The Bat Soup Myth: Combatting Misconceptions around Chinese Food and Covid-19

2 mins read

By Rebecca Mariana Bengtsson

Since the suspicion first surfaced that the SARS-CoV-2 virus stems from China, most likely from the Huanan wet market in Wuhan, Chinese communities abroad have been exposed to a wave of heightened racism and hate crime. A large portion of the hate has been directed towards restaurants and is rooted in long-living misperceptions around Chinese food culture. In the story of Covid vs the world, the Chinese are seen as the dirty, disease-ridden antagonists, carrying an arsenal of exotic wild meats, often seen snacking on a bat. In real life however, it is never as simple as the stories we tell ourselves. What then, is the truth about the Chinese wildlife trade?

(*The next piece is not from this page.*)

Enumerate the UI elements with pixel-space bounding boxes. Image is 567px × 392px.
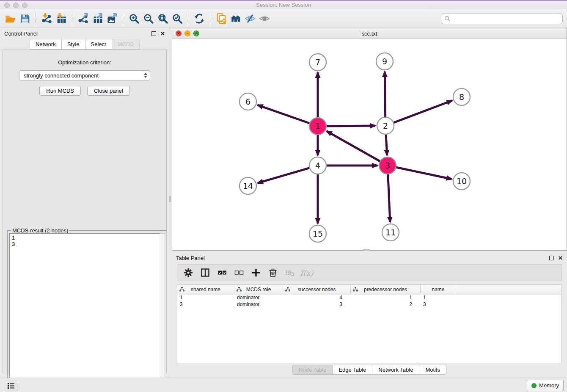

The wildlife trade in China was established largely in the era of economic reform starting in 1978, after a long period of widespread famine and financial problems under the leadership of Mao Zedong. The government provided incentives for poor Chinese people to start catching and farming wild species of animals, like reptiles, tigers and wild birds. This was to earn a living at a time when funds for restructuring and industrializing livestock farming on a large scale were not available. Today, most of the exotic meats farmed by these businesses, who make up a negligible portion of total food production, are sold to wealthy people and are seen as luxury items. China is a large country with many regions and local food customs and there are regional differences in the popularity of wild meats. However, traditionally, wild meats have mostly served a purpose in Chinese medicine and as exotic luxury consumption, not really as a regular part of most people’s diets – not traditionally and not today.

Wild animals and their meat are sold online or at specific wildlife markets, sometimes in dedicated wildlife sections at the now infamous wet markets. However, most wet markets do not feature a wildlife section. Typically, wet markets are open-air markets selling fresh-perishable goods such as meats, seafood and vegetables. The fresh, sometimes live, nature of the produce, coupled with the melting ice used to keep them fresh, give wet markets their name. They are important features in both Chinese society and Asia at large, both as a way for people to access fresh and affordable food and as a source of livelihood for the sellers. They are not inherently problematic and hence there is no reason for China to enforce a ban on wet markets as a concept.

The problems arise when live animals are stacked in wire cages to be slaughtered or sold alive to the customer, which allows viruses to mingle and mutate, and potentially escape into a human host. The dangers associated with the consumption of wild meats has led to a ban on the trade and consumption of such animals in China, with widespread support among the population in all of South-East Asia to close down unregulated and illegal wildlife trade. It is not only the wildlife trade that we should be aware of though – factory farming of livestock, occurring across the world, is also known to create optimal conditions for the spread of disease and is a danger to both animal and human welfare. The way we eat has great consequences for our health, our societies and our planet, and we need to take the warning signs seriously. This is a global issue, one that will not be solved by pointing our grievances at one group of people or on a single country. It concerns us all.